Studies are now considering which patients will benefit most from CAR T-cell therapy. In a phase I single-institution study, Memorial Sloan Kettering Cancer Center (MSK) assessed the long-term follow-up for adults with relapsed/refractory B-cell precursor ALL (n = 53) who received an infusion of autologous T cells expressing 19-28z CAR, which were manufactured by MSK.5 With a median follow-up of 29 months (range, 1-65), patients with low disease burden who received the CD19-directed CAR T-cell therapy had a median OS of 20.1 months compared with 12.4 months among patients with a high disease burden.
Patients with high disease burden were also associated with a higher risk of severe cytokine release syndrome (P = .004) and neurotoxic effects (P = .0002).
“The question really is who are the best patients for CAR T cells. This was something that was looked at by the Sloan Kettering group,” added Daver. “They did a number of analyses, but the one they found that really helped to separate our outcome with CAR T-cell therapy was the disease burden. When you pick people who have low disease burden, less than 5%, which is usually an MRD-positive group…you see the impact of the CAR T-cell [therapy] was very significant.”

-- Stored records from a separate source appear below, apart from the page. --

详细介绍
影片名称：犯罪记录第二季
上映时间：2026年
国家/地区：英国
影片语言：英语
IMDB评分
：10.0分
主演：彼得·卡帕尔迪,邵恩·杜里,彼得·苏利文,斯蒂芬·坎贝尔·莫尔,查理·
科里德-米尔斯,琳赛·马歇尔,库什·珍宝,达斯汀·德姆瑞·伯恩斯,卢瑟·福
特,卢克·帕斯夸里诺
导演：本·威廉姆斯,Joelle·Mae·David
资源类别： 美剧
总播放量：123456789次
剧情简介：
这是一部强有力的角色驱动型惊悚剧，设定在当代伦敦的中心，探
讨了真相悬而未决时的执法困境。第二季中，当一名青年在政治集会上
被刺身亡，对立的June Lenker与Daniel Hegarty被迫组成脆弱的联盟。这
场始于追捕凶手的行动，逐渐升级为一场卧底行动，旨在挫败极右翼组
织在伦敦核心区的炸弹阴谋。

Several concerns still exist, however, with giving CAR T-cell therapy. Nearly all patients (95%) on the ELIANA trial experienced an any-grade treatment-related adverse event (TRAE) with tisagenlecleucel, and nearly three-quarters of patients experienced grade 3/4 TRAEs. Additionally, 40% of patients experienced neurologic events within 8 weeks of infusion, with 13% of patients experiencing grade 3 neurological events that were managed with best supportive care.

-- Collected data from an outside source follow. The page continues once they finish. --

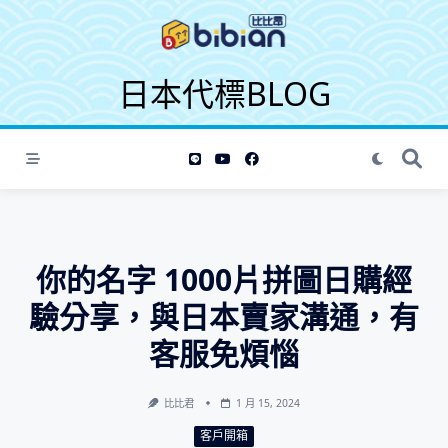
S
k
i
日本代標BLOG
p
t
o
c
o
n
t
e
你的名字 1000片拼圖日購經
n
t
驗分享，與日本賣家溝通，有
客服免煩惱
比比君
1 月 15, 2024
客戶開箱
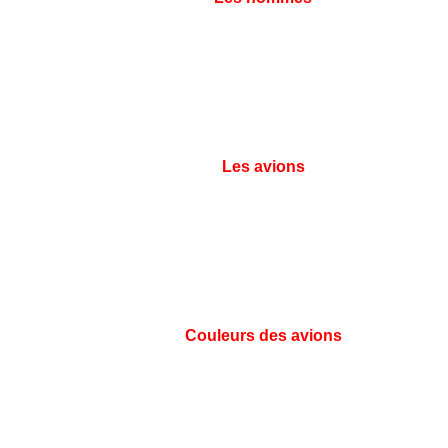
Les avions
Couleurs des avions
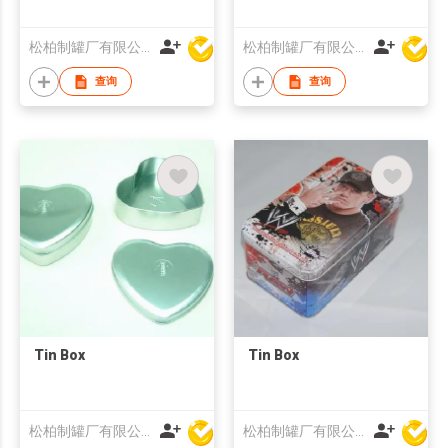
松柏制罐厂有限公司
松柏制罐厂有限公司
查询
查询
Tin Box
Tin Box
松柏制罐厂有限公司
松柏制罐厂有限公司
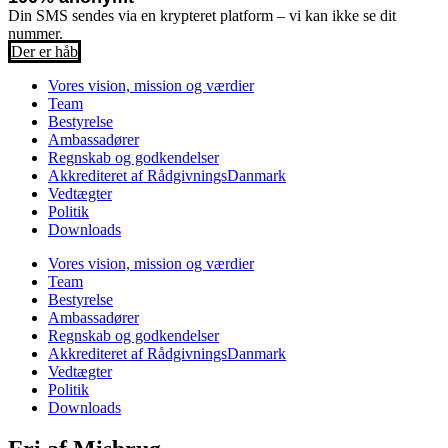
Din SMS sendes via en krypteret platform – vi kan ikke se dit
nummer.
Der er håb
Vores vision, mission og værdier
Team
Bestyrelse
Ambassadører
Regnskab og godkendelser
Akkrediteret af RådgivningsDanmark
Vedtægter
Politik
Downloads
Vores vision, mission og værdier
Team
Bestyrelse
Ambassadører
Regnskab og godkendelser
Akkrediteret af RådgivningsDanmark
Vedtægter
Politik
Downloads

Seventy-nine percent of patients experienced cytokine release syndrome (CRS), of which 21% was grade 3 and 27% was grade 4. CRS occurred within 3 days of treatment (range, 1022) and lasted for a median of 8 days (range, 1-36).

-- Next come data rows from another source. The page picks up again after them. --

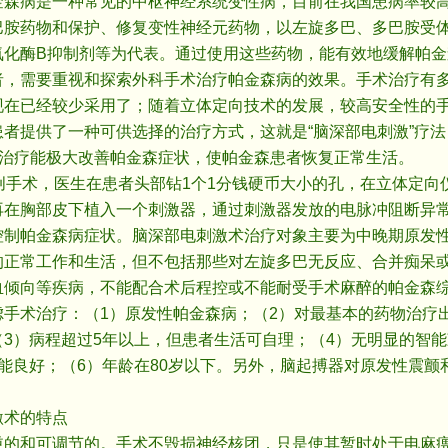
病是一种常见的中枢神经系统变性病，目前在我国患病率较高
胺药物和保护、修复变性神经元药物，以左旋多巴、多巴胺受体激
氧化酶B抑制剂等为代表。通过使用这些药物，能有效地缓解帕金
需要重视和探索外科手术治疗帕金森病的效果。手术治疗有多
现在已经较少采用了；随着立体定向技术的发展，较高安全性的
者提供了一种可供选择的治疗方式，这就是“脑深部电刺激”疗法
术治疗能极大改善帕金森症状，使帕金森患者恢复正常生活。
手术，医生在患者头部钻1个1分钱硬币大小的孔，在立体定向
再在胸部皮下植入一个刺激器，通过刺激器发放的电脉冲阻断异
控制帕金森病症状。脑深部电刺激术治疗对象主要为中晚期原发
的正常工作和生活，但不包括那些对左旋多巴无反应、合并痴呆
血倾向等疾病，不能配合术后程控或不能耐受手术麻醉的帕金森
虑手术治疗：（1）原发性帕金森病；（2）对最基本的药物治疗
3）病程超过5年以上，但患者生活可自理；（4）无明显的智
能良好；（6）年龄在80岁以下。另外，脑起搏器对原发性震颤
术的特点
和可调节的。手术不毁损神经核团，只是使其暂时处于电麻痹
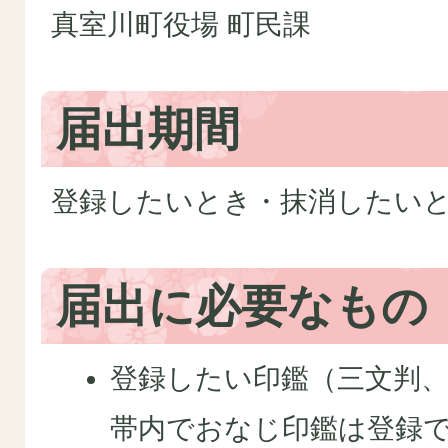
真室川町役場 町民課
届出期間
登録したいとき・抹消したい
届出に必要なもの
登録したい印鑑（三文判
帯内でおなじ印鑑は登録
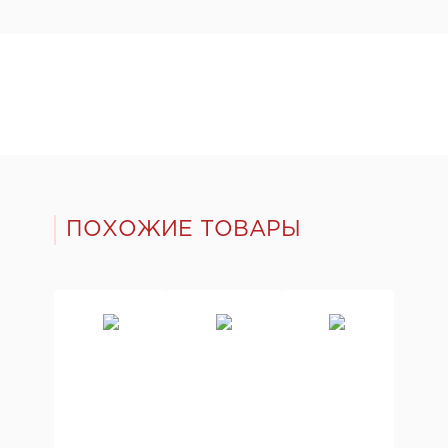
ПОХОЖИЕ ТОВАРЫ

Another concern is the duration of time between treatment. “One of the things that we are thinking about is to reduce the logistics or duration [of] time many patients have to wait,” Daver said. Off-the-shelf’ CAR T cells can significantly shorten the duration and have been proven to be just as affective. He noted that this therapy should be administered only by the highly experienced. “This is not something that can be done in the community or even, I would say, the smaller academic centers. At this time, large academic centers are the ones that are able to do this.”